A guaranteed minimum power generation would presumably be very useful.
"Tidal energy is valuable but geographically constrained" Is this really a negative? Can it not be simply viewed as a boon for places where geographically reasonable? I live in Arizona, I'll not be upset when left out of tidal energy - I've got solar and a sunshine surplus.
the hard part with geographically constrained sources is that they have a harder time getting economies of scale. solar works everywhere and is really easy to install, so the market cap is massive, leading to corresponding increases in production efficiency.
And importantly, China isn't on the list of places this works, and China is the only place in the world for generalist manufacturing at scale.
> * The Global Technical Potential (in TWh/year) is 1/10th of offshore wind
To put this in perspective, less than 1% of the world's land area would be needed for wind turbines to power the current energy needs of the globe (according to NREL). So this is not a limiting factor.

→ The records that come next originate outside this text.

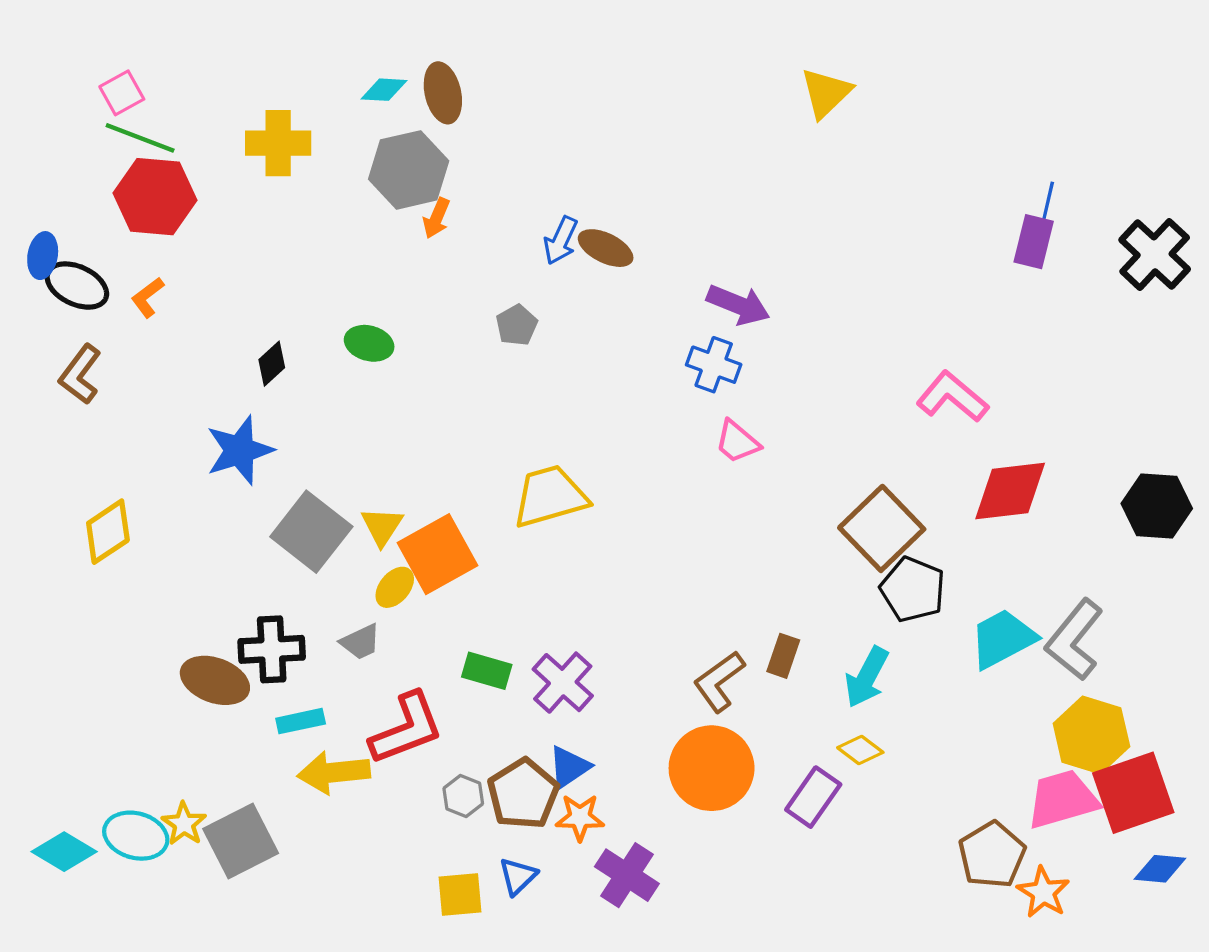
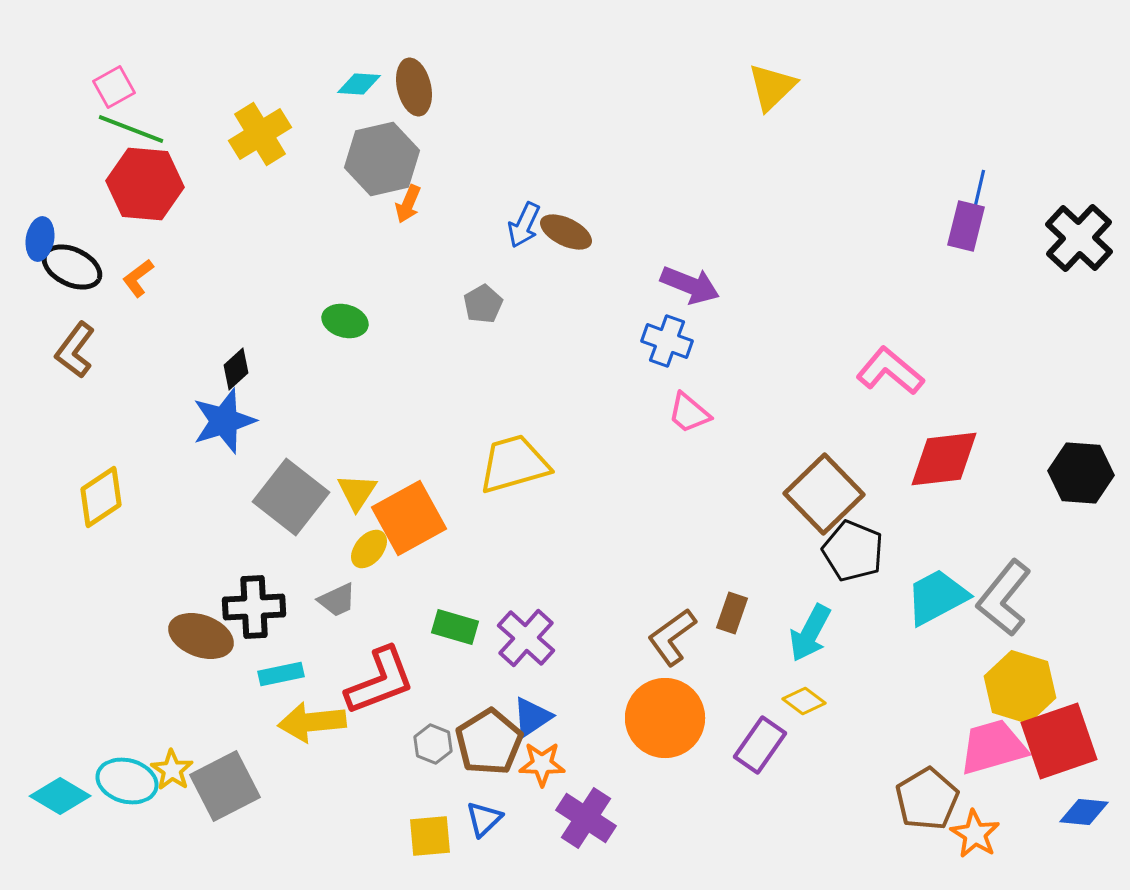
yellow cross: (278, 143) -> (260, 134), turned -32
black diamond: (272, 364) -> (236, 369), moved

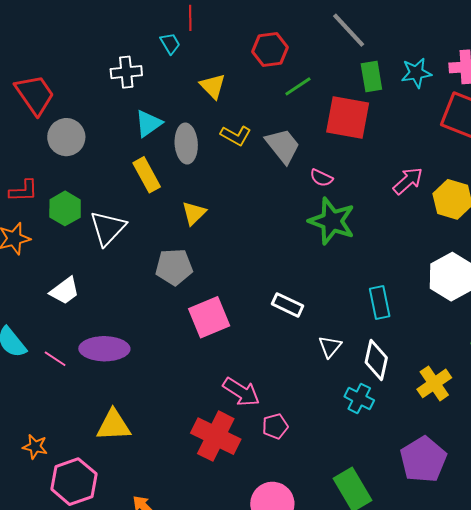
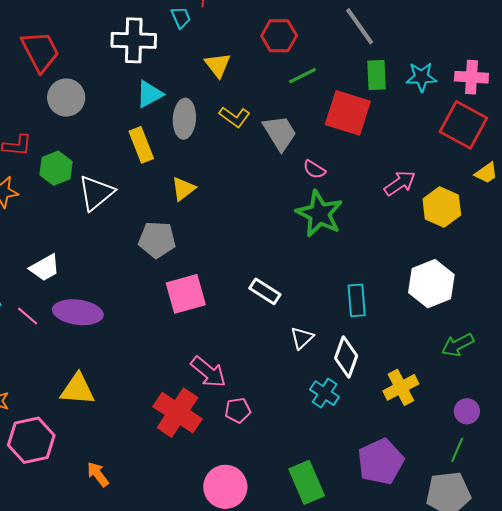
white cross: (126, 72) -> (134, 40), size x1.4
white trapezoid: (65, 291) -> (45, 268), moved

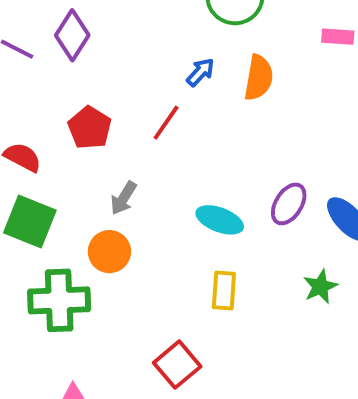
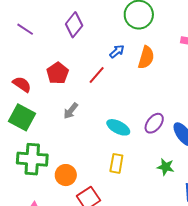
purple diamond: (72, 35) -> (74, 25), moved
orange circle: (109, 252) -> (66, 175), moved
green star: (320, 287) -> (166, 167), turned 30

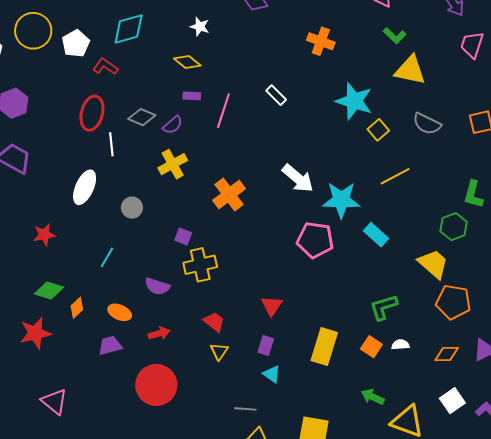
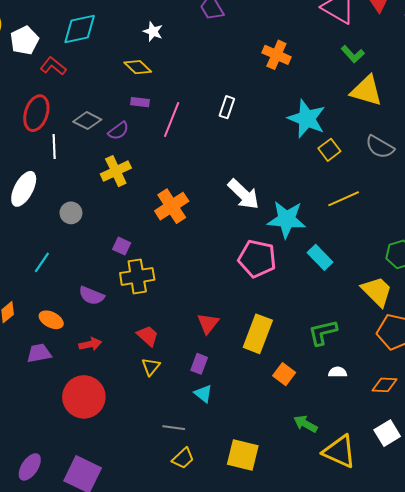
white rectangle: (276, 95) -> (227, 107), turned 60
yellow rectangle: (324, 347) -> (258, 334), moved
orange square: (371, 347) -> (284, 374), moved

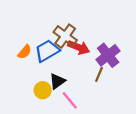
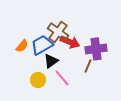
purple cross: (108, 55) -> (96, 49), turned 30
black triangle: (57, 81) -> (51, 61), moved
pink line: (70, 100) -> (62, 78), moved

1% of the world's land surface is massive! That's about 1.5 million square kilometers. That's more than 4 times the land area of Germany or apparently about as much as the entirety of the built up area on Earth.
But that's non-exclusive use of 1% of the surface. Land under wind turbines can and is actively used for farming et al. The actual area that's prevented from other use is much less than 1%.
For reference the Sahara desert is 9.2 million square kilometers (obviously covering the entire desert in turbines is impractical, but we might be able to come up with 1% “useless” land if needed)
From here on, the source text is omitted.